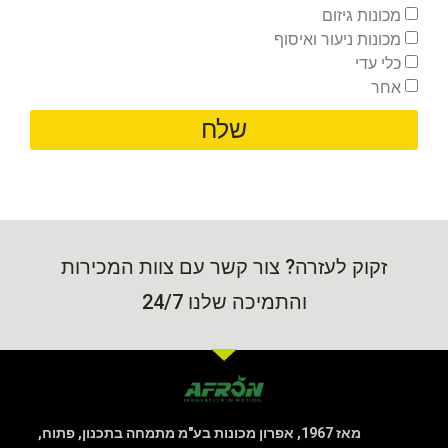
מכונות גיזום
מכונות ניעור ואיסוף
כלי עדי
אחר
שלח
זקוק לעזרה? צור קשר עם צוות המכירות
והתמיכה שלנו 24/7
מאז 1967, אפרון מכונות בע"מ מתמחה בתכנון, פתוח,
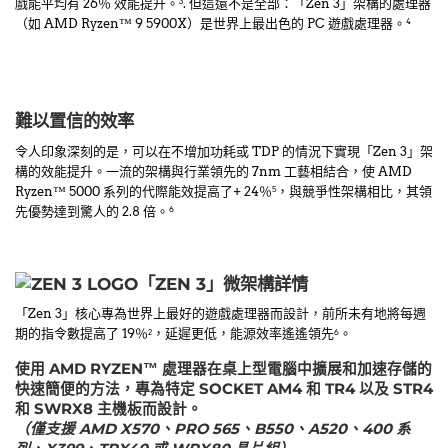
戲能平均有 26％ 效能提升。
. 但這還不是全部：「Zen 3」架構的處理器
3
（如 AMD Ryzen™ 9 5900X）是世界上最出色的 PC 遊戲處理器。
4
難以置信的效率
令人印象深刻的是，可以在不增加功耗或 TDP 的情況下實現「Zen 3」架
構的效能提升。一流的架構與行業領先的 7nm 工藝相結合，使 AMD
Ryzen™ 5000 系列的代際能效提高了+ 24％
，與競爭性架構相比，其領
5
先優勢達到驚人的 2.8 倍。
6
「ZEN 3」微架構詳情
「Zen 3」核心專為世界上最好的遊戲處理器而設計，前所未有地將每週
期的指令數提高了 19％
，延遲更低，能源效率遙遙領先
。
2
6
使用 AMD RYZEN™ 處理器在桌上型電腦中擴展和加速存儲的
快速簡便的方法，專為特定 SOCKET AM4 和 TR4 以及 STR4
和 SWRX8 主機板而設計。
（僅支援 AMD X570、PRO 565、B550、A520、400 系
____
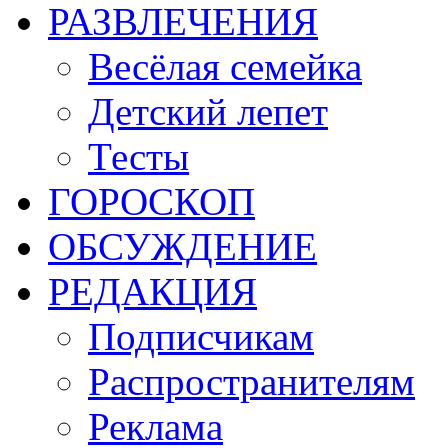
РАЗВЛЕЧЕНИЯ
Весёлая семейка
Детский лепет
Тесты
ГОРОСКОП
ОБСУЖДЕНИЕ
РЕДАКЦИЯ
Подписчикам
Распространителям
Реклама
____
▸ Task details: Print nothing but the lines above starting with the line that contains "מכונות גיזום" and going on through the line that contains "X570、PRO 565、B550、A520、400 系". Leave out the pictures.

▸ Written response:
מכונות גיזום
מכונות ניעור ואיסוף
כלי עדי
אחר
שלח
זקוק לעזרה? צור קשר עם צוות המכירות
והתמיכה שלנו 24/7
מאז 1967, אפרון מכונות בע"מ מתמחה בתכנון, פתוח,
戲能平均有 26％ 效能提升。
. 但這還不是全部：「Zen 3」架構的處理器
3
（如 AMD Ryzen™ 9 5900X）是世界上最出色的 PC 遊戲處理器。
4
難以置信的效率
令人印象深刻的是，可以在不增加功耗或 TDP 的情況下實現「Zen 3」架
構的效能提升。一流的架構與行業領先的 7nm 工藝相結合，使 AMD
Ryzen™ 5000 系列的代際能效提高了+ 24％
，與競爭性架構相比，其領
5
先優勢達到驚人的 2.8 倍。
6
「ZEN 3」微架構詳情
「Zen 3」核心專為世界上最好的遊戲處理器而設計，前所未有地將每週
期的指令數提高了 19％
，延遲更低，能源效率遙遙領先
。
2
6
使用 AMD RYZEN™ 處理器在桌上型電腦中擴展和加速存儲的
快速簡便的方法，專為特定 SOCKET AM4 和 TR4 以及 STR4
和 SWRX8 主機板而設計。
（僅支援 AMD X570、PRO 565、B550、A520、400 系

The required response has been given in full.